## [INSTRUCTIONS FOR THE TASK]
Could you repeat the entries below exactly, but only from the line with "is (797, 2576)." through the line with "Image resolution: width=490", and without any picture?
####
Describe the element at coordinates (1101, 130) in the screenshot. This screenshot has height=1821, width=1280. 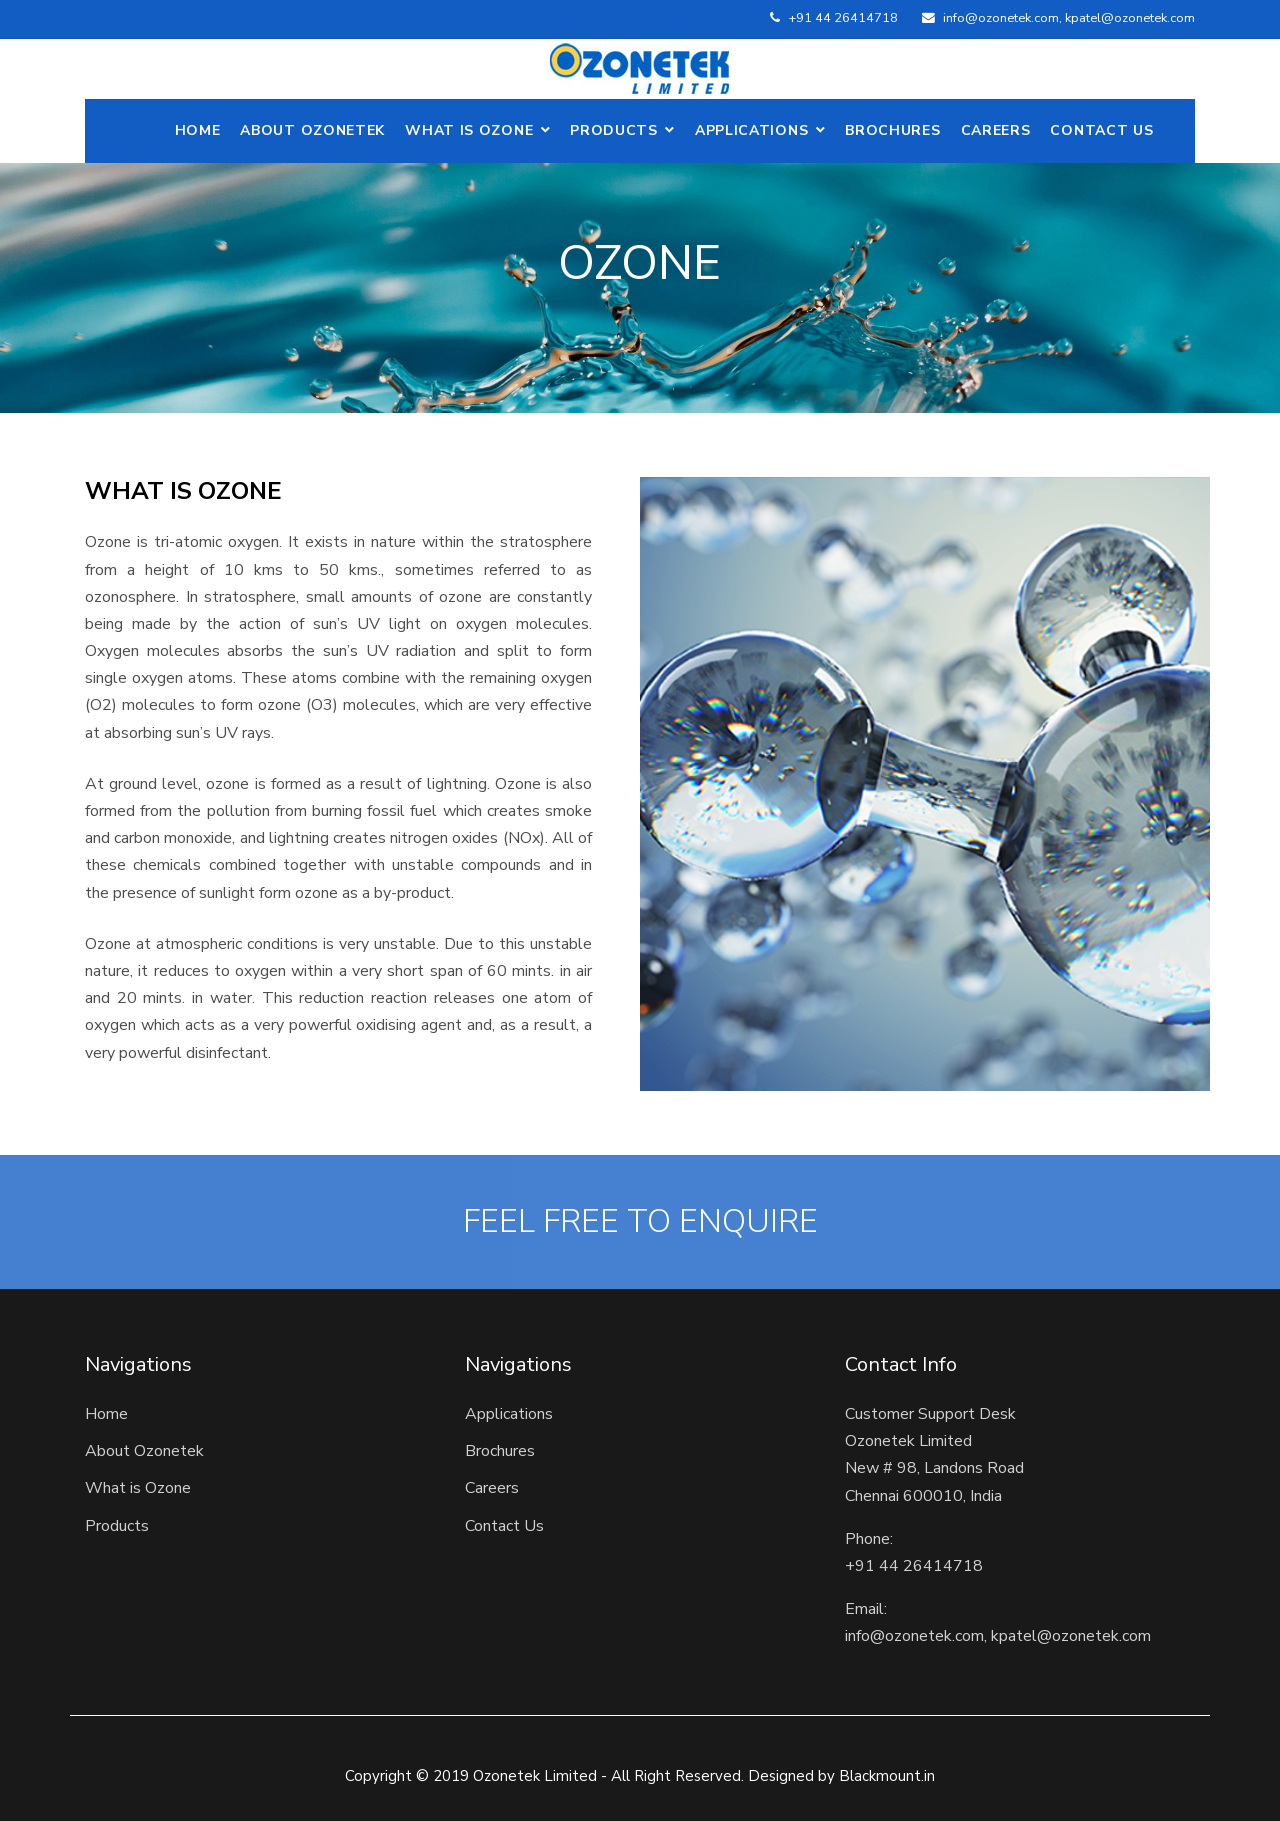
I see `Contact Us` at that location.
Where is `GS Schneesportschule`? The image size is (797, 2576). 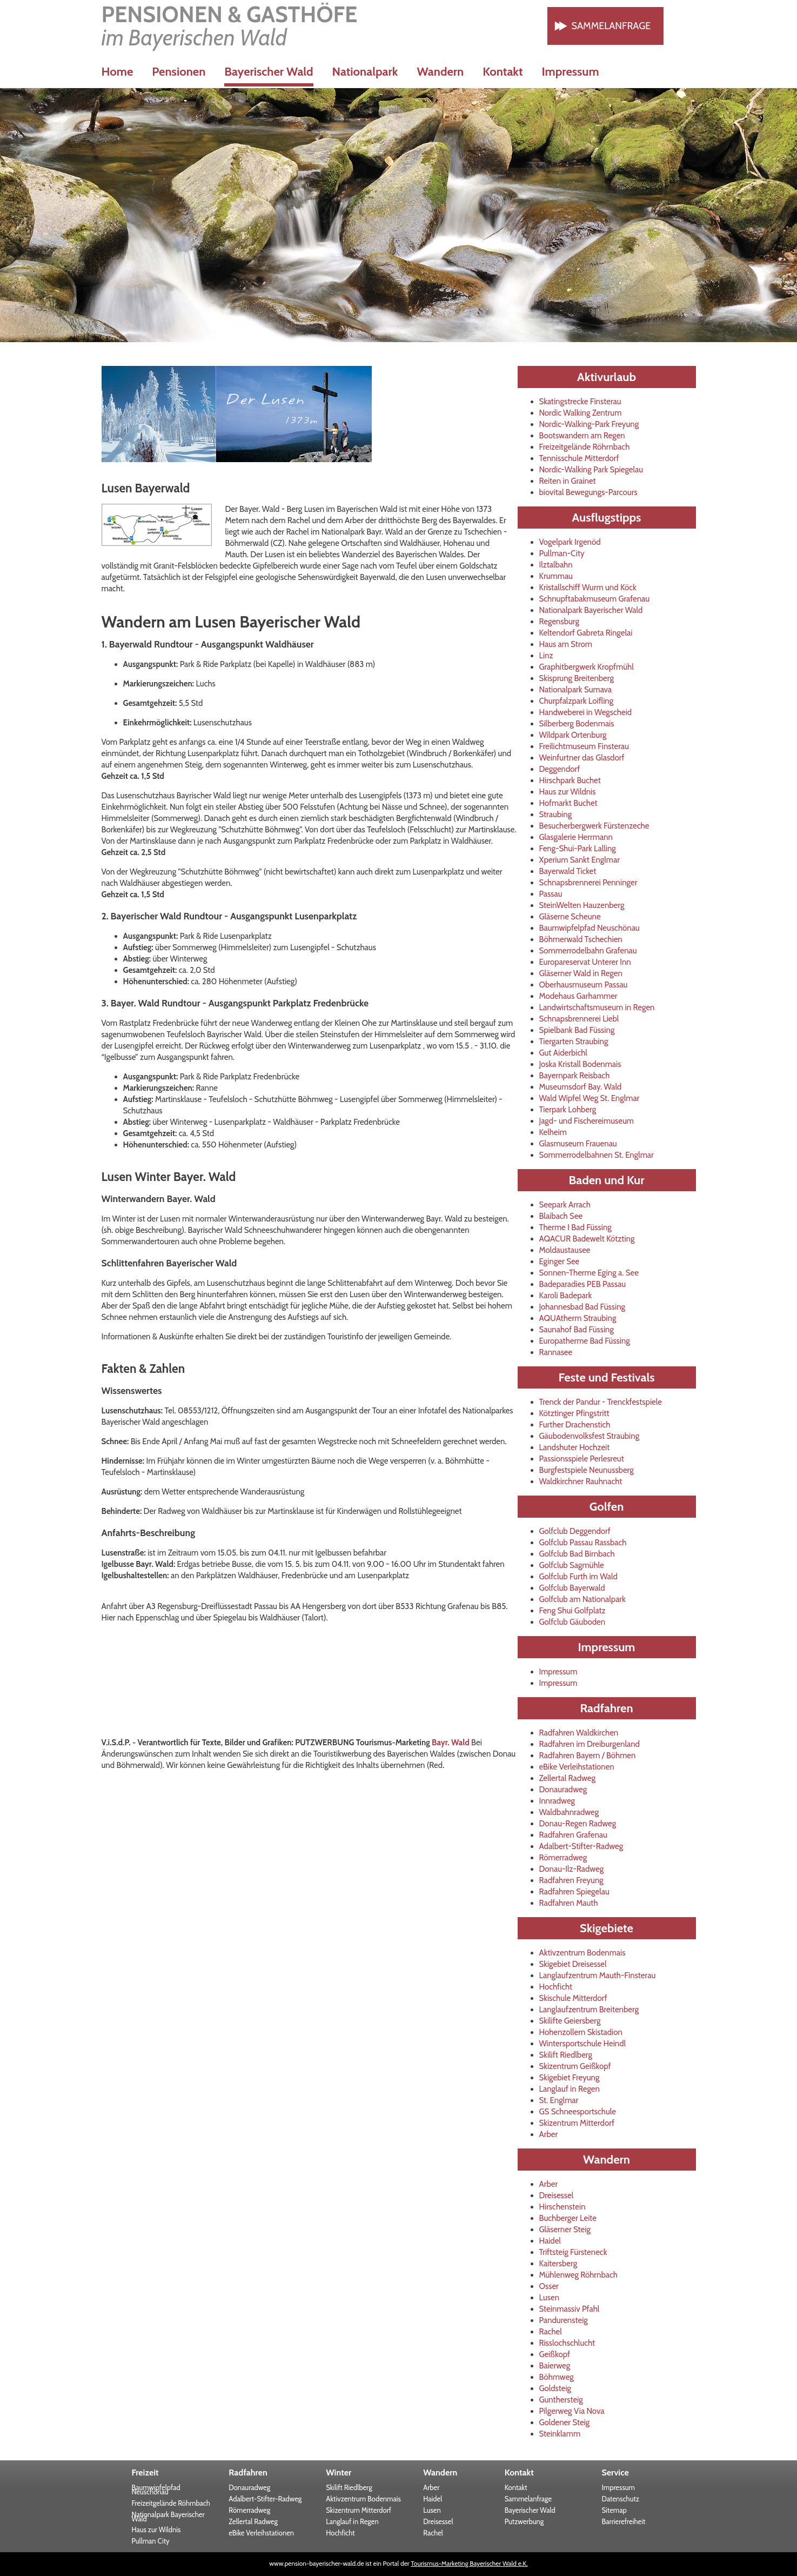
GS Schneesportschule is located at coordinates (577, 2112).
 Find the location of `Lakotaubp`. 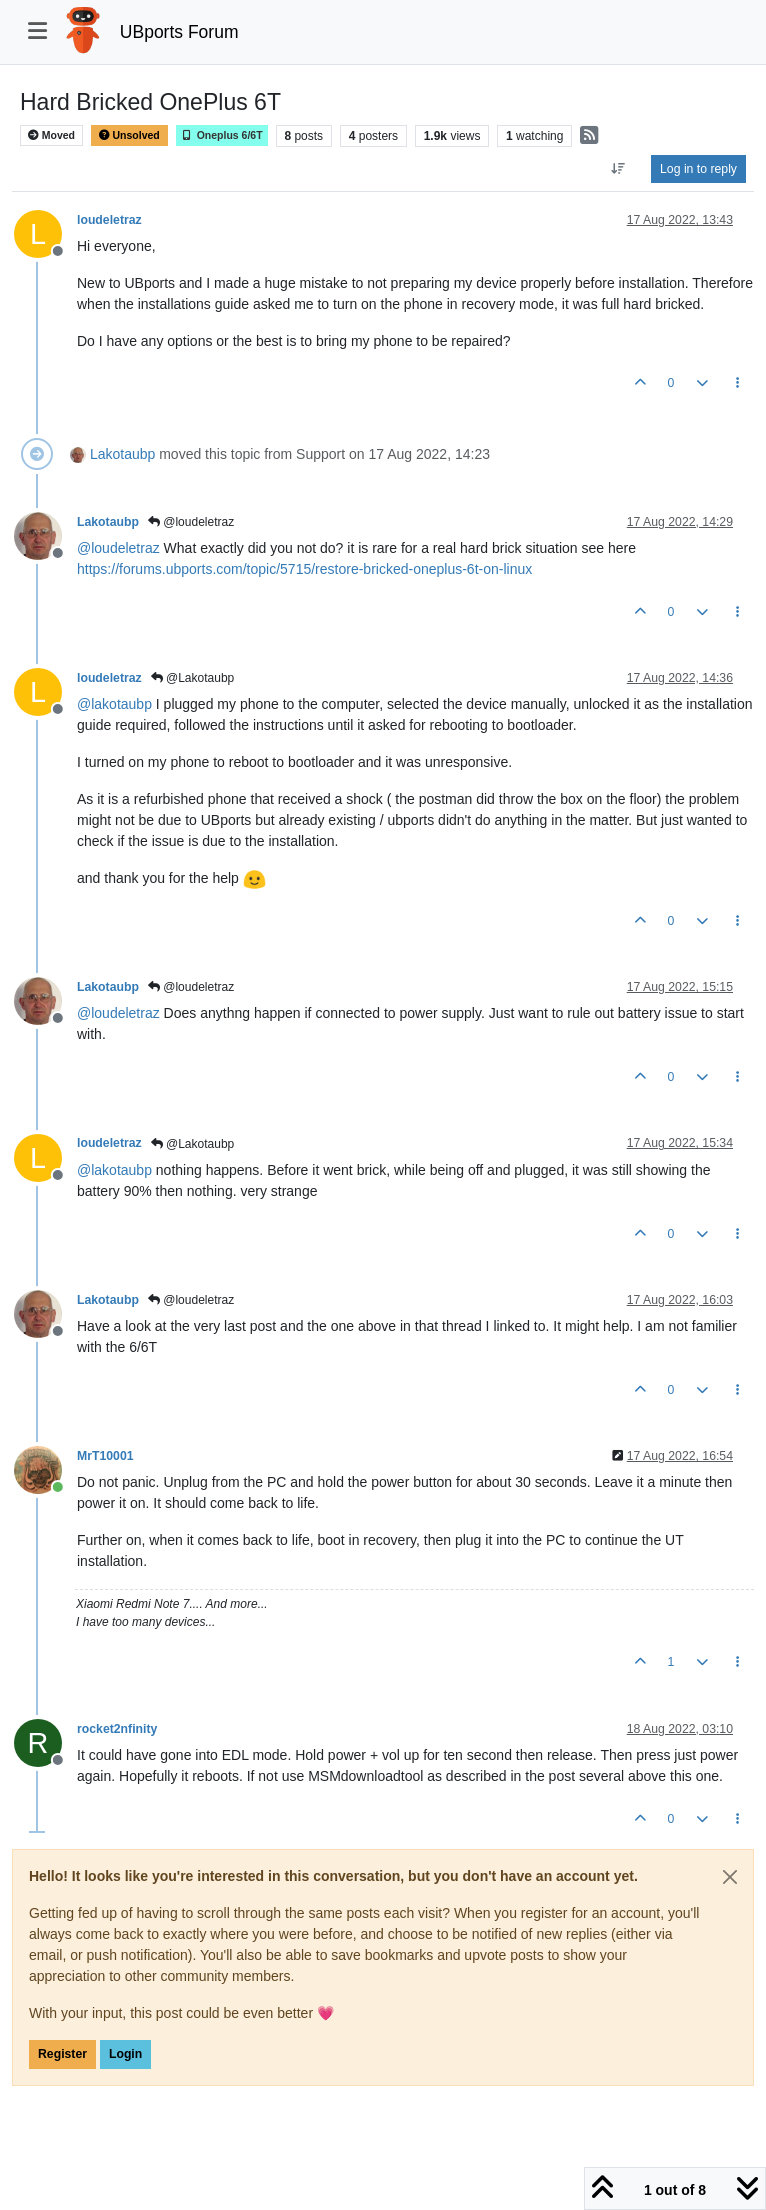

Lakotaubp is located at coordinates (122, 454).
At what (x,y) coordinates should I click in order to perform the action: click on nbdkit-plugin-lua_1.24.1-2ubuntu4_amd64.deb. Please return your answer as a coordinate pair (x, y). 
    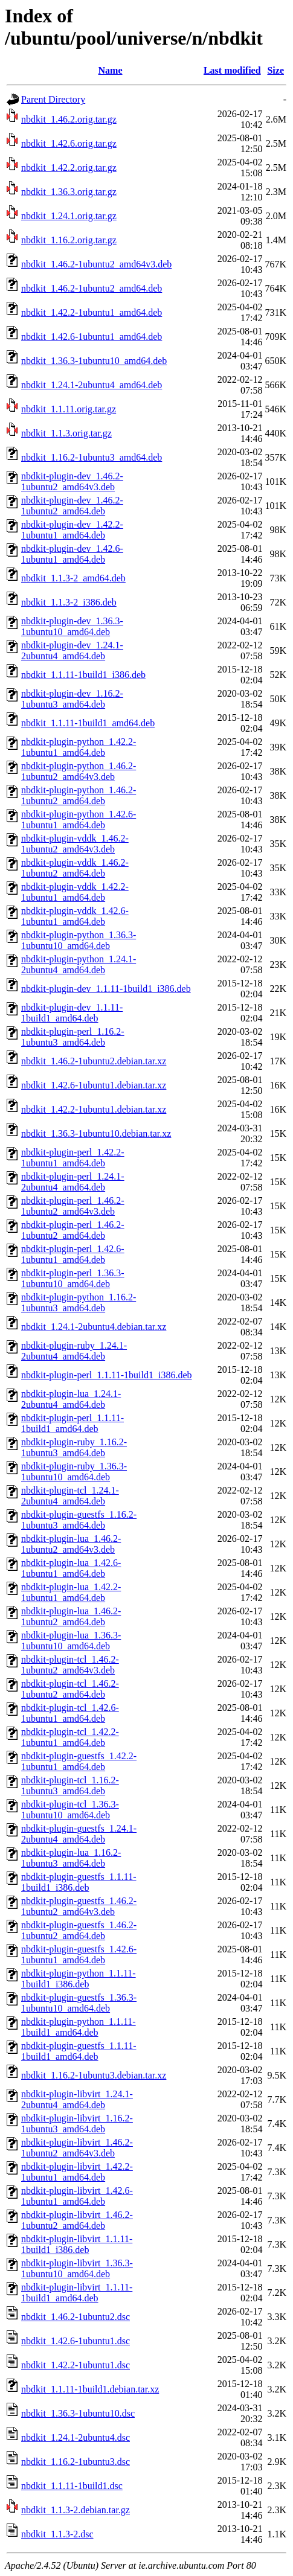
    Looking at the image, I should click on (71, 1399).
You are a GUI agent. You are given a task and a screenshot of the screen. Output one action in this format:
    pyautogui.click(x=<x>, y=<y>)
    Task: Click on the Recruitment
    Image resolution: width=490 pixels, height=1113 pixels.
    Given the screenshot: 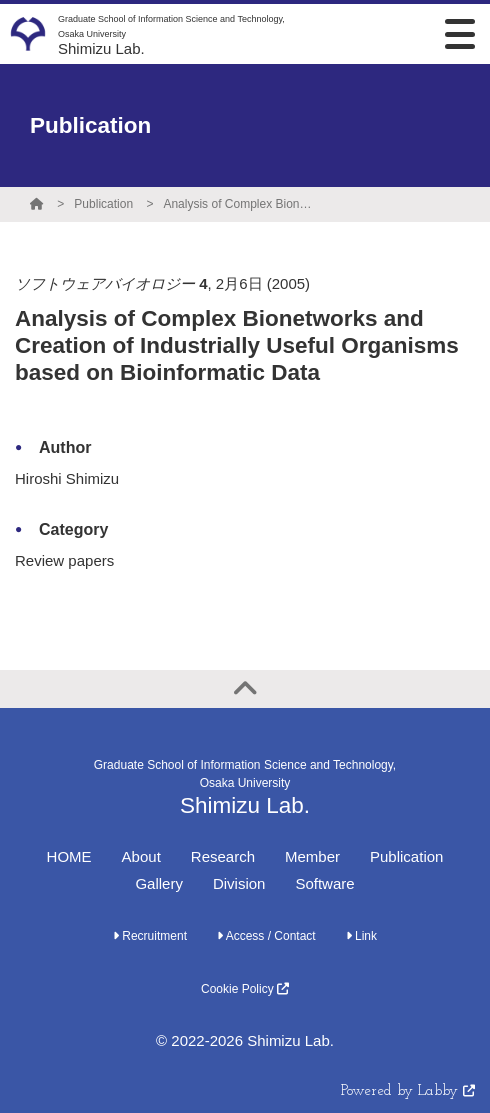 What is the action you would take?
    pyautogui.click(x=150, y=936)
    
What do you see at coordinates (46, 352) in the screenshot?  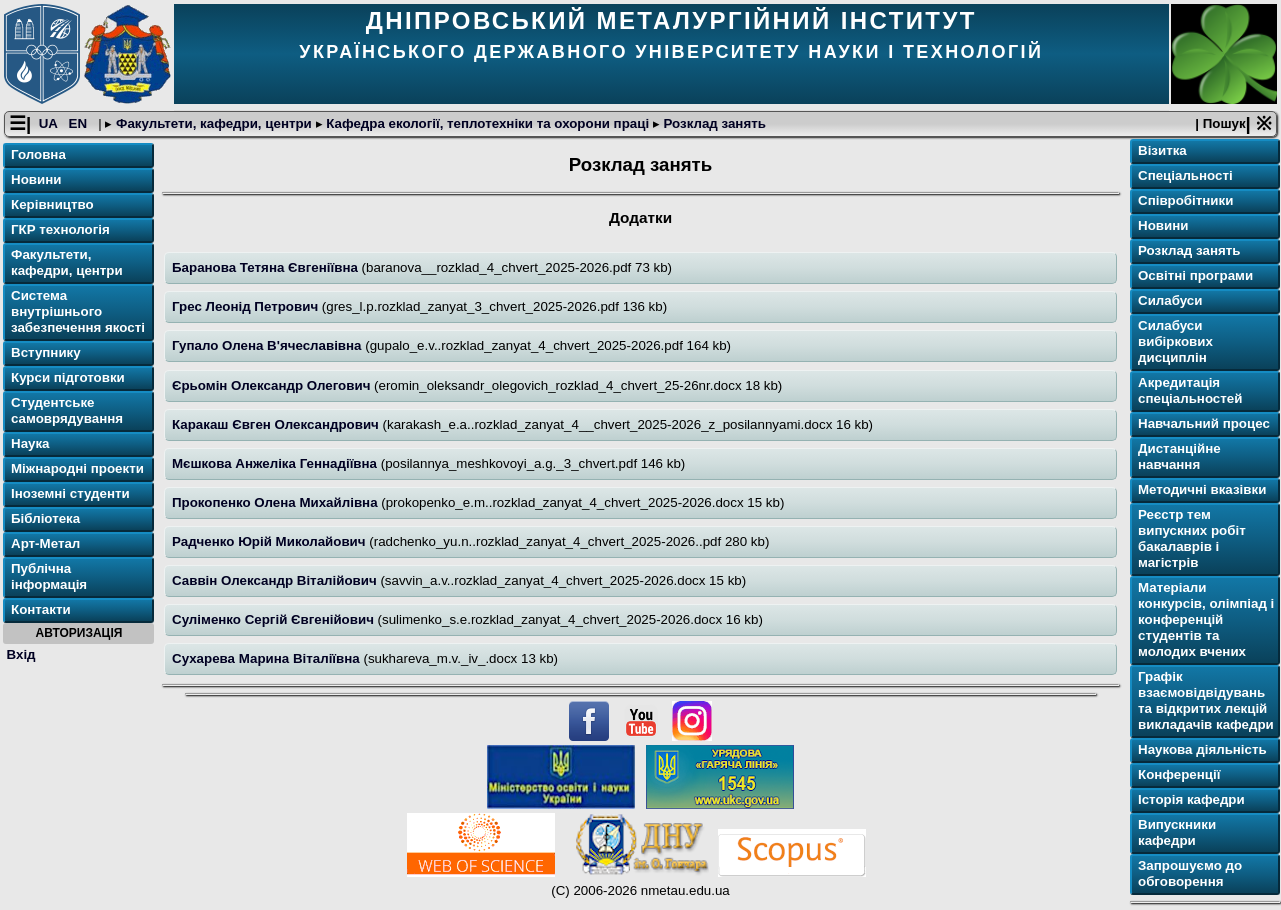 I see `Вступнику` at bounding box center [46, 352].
####
## [ANSWER TO THIS PROBLEM]
Where is `GS Schneesportschule`? The image size is (797, 2576). 
GS Schneesportschule is located at coordinates (577, 2112).
 Find the location of `Lakotaubp`. 

Lakotaubp is located at coordinates (122, 454).
At what (x,y) coordinates should I click in order to perform the action: click on nbdkit-plugin-lua_1.24.1-2ubuntu4_amd64.deb. Please return your answer as a coordinate pair (x, y). 
    Looking at the image, I should click on (71, 1399).
You are a GUI agent. You are given a task and a screenshot of the screen. Output one action in this format:
    pyautogui.click(x=<x>, y=<y>)
    Task: Click on the Recruitment
    Image resolution: width=490 pixels, height=1113 pixels.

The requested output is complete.